When spores were incubated with the various bile salts in the panel and plated on LB agar, the top germinators in liquid media (GCA, CDCA, DCA, GDCA) also produced the most colonies by rank order (Supplementary Fig. S5). Only GCA, CDCA and GDCA however were significantly higher than the negative control. Although CA, TCA and TDCA did not produce an OD decrease with the germination assay, they generated slightly higher numbers of colonies on LB agar than the control without bile salt, albeit without statistical significance. In this study, we focused on GCA, CDCA and DCA for subsequent experiments but we also note that solid growth agar may modulate the germinant effects of bile salts on C. septicum. All three germinants behaved somewhat differently in terms of germination extent and velocity as bile salt concentration was varied. Notably, the EC₅₀ values for these germinants are within the physiological concentrations found in the intestinal lumen, and are also in the ballpark of taurocholate concentrations found to germinate C. difficile spores (Fig. 1c)^31,39. Interestingly, germination extent was saturated at 80% for CDCA, compared to 100% for both DCA and GCA. All spores were observed to be either phase bright or phase dark, reflecting that CDCA germinated ~80% of spores in that experiment as opposed to a partial germination of all spores. Next, the maximal germination (V_max) velocity was plotted against concentration for each bile salt (Fig. 1d). All three V_max curves plateaued at different points in the concentration range. CDCA saturated early, with its V_max maxing out at a low value after 6.25 mM. In contrast, the V_max of GCA exceeded both DCA and CDCA after 12.5 mM, and had not plateaued by 50 mM, which was the highest concentration tested. DCA’s V_max response straddled both GCA and CDCA and plateaued at around 12.5 to 50 mM. What is clear is that all three germinants have distinguishable germination kinetics. Notably, in comparison to GCA and DCA, CDCA exhibited slow kinetics, yet non-inferior potency.

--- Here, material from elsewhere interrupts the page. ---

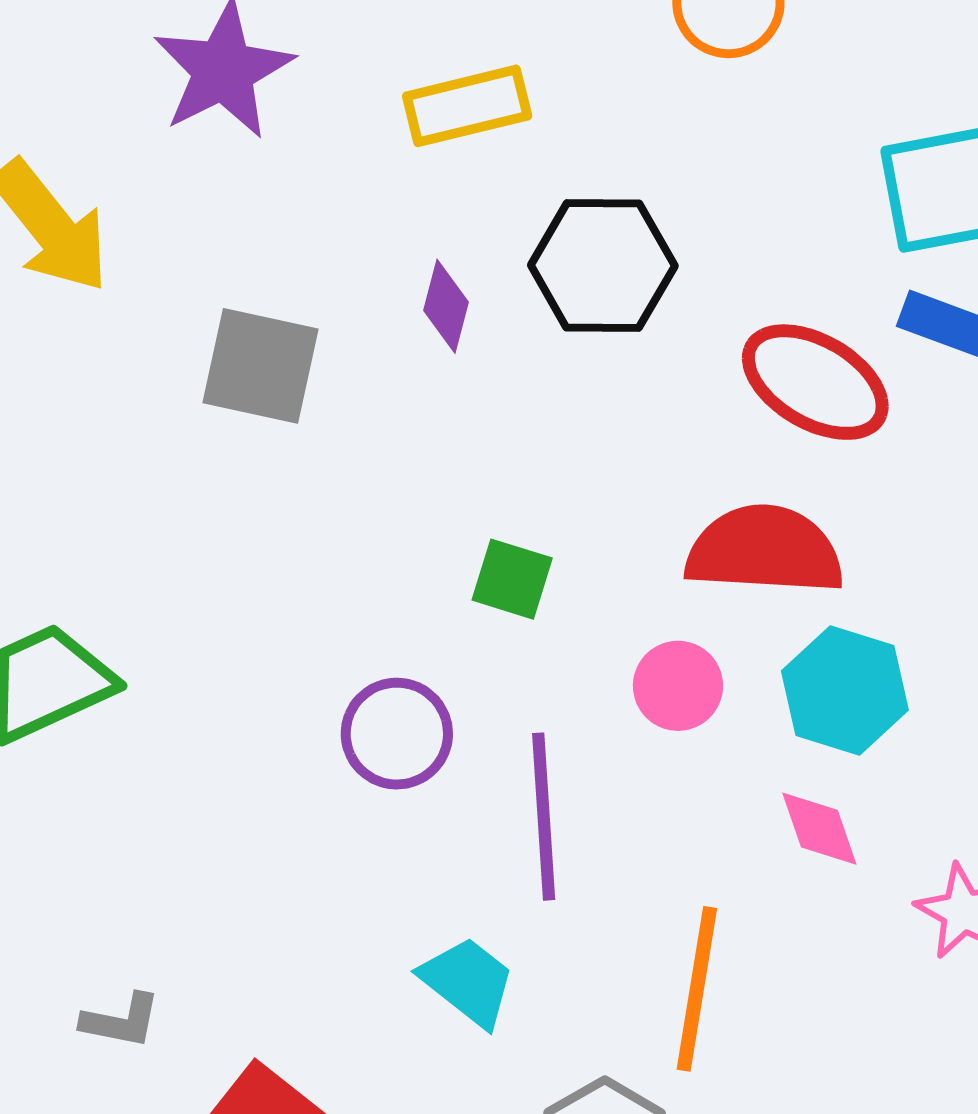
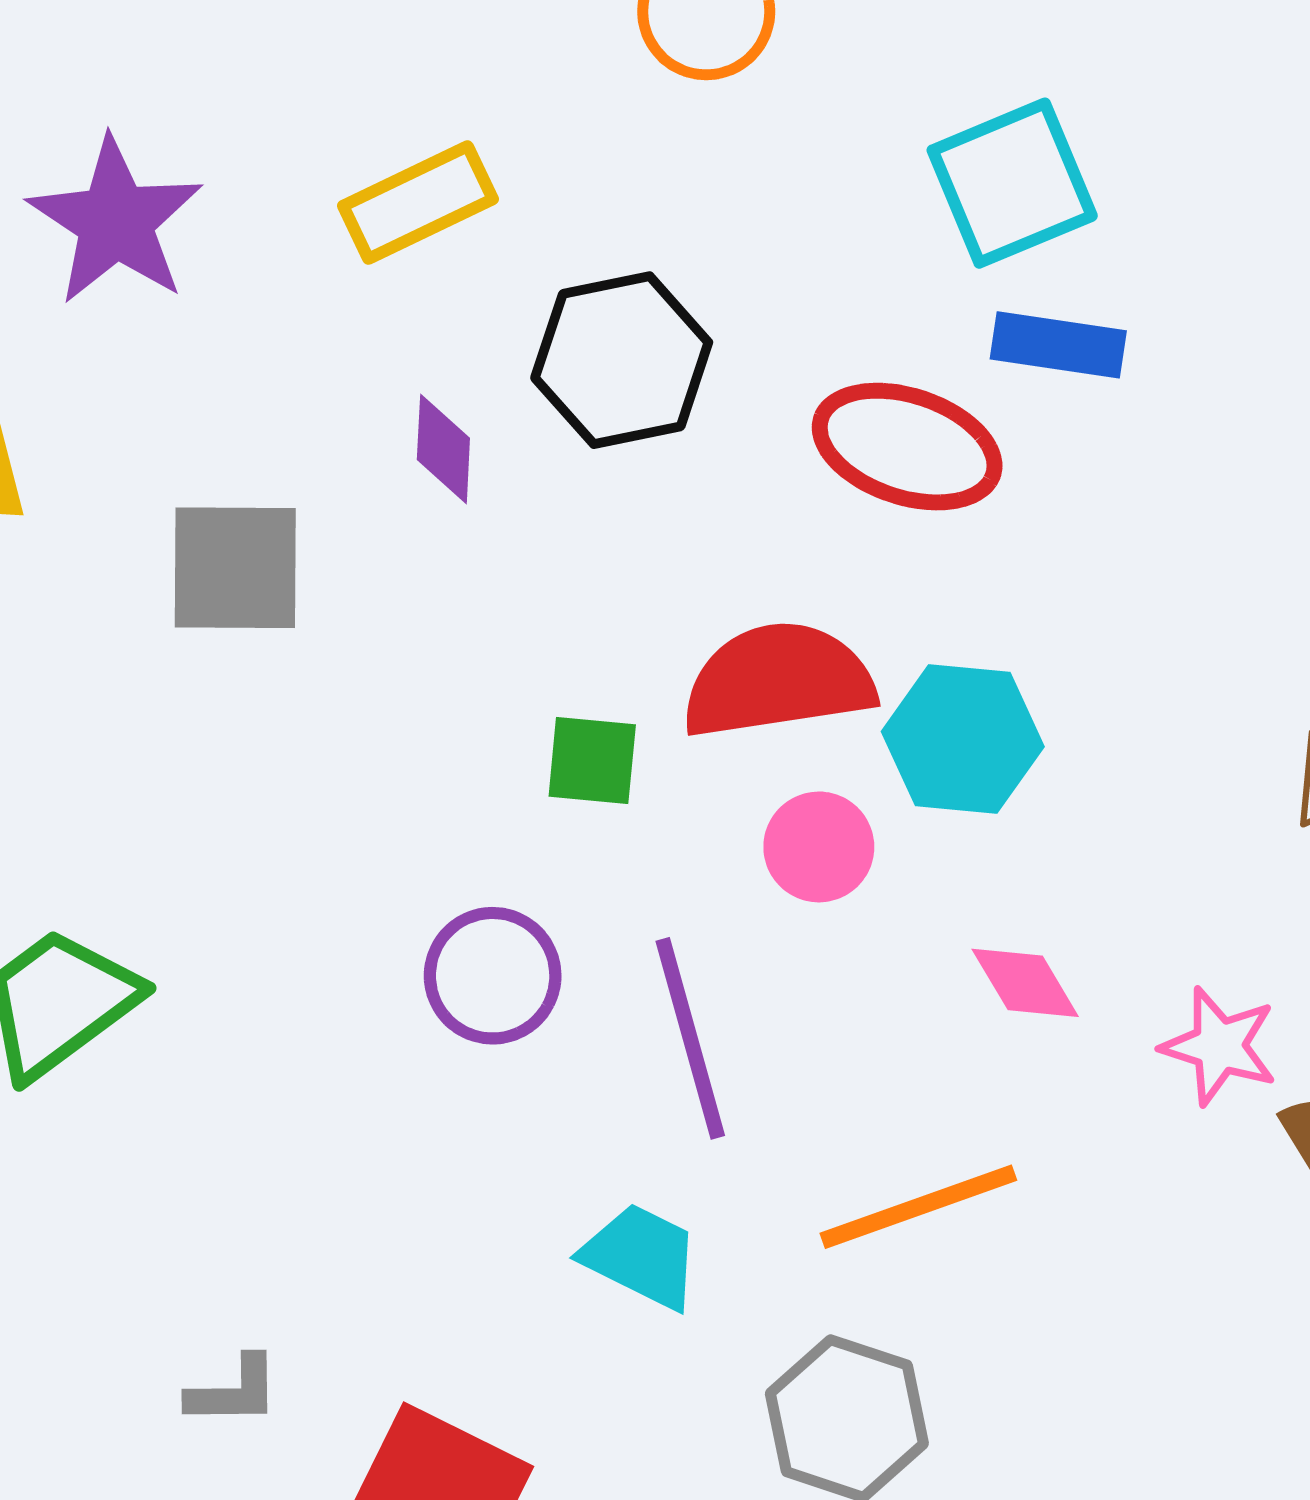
red semicircle: (764, 550) -> (778, 680), moved
cyan hexagon: (845, 691) -> (963, 739), moved
orange line: (697, 989) -> (918, 1207), turned 73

Although we had previously demonstrated that single amino acids were insufficient to trigger germination of C. septicum spores, amino acids can act as potent co-germinants for other sporulating bacteria¹¹. To investigate this possibility for C. septicum spores, we screened an admixture of 20 amino acids for their ability to potentiate germination with suboptimal concentrations of CDCA, DCA or GCA. At these concentrations where germination was minimally induced, significant potentiation was observed with GCA, but not with CDCA or DCA (Supplementary Fig 6a). We further screened each of the 20 amino acids with the same suboptimal concentration of GCA (3.13 mM) and discovered that arginine produced the strongest potentiation while glutamic acid, asparagine and aspartic acid had relatively weaker effects (Supplementary Fig 6b).

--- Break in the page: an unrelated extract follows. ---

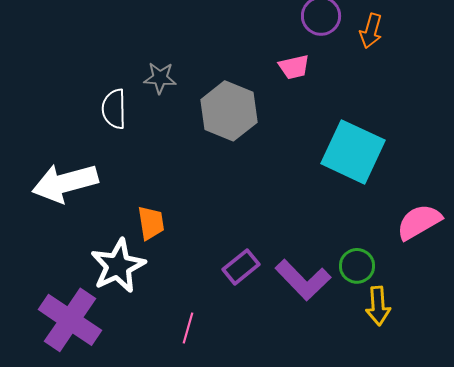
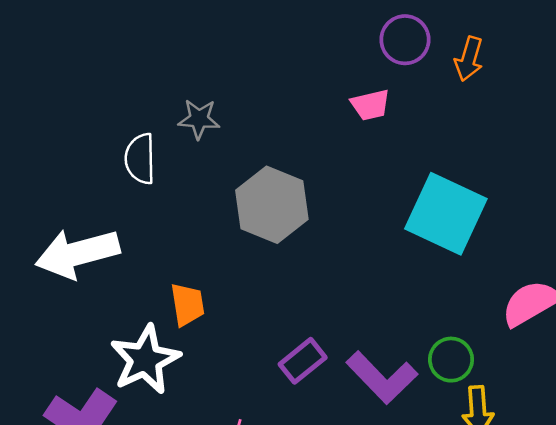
gray hexagon: (229, 111) -> (272, 205), moved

The effect of heat activation on bile salt-induced germination was also investigated (Supplementary Fig. S7). Two trends were noted. Firstly, the kinetics of germination increased slightly when spores were heat activated at 60 °C or 68 °C as compared to no heat activation. This was reflected most noticeably by the steeper slopes for DCA and CDCA, and the increased ability of the spore to germinate to the weak germinant GDCA. Secondly, as activation temperature increased, the extent of germination induced by GCA decreased as spores went from no heat activation to heat activation at 68 °C. No germination was observed at ≥ 78 °C for all bile salts. With the exception of the weak germinant GDCA, heat activation below 78 °C did not enhance bile salt germination. Hence, heat activation was not incorporated into downstream germination assays in this study.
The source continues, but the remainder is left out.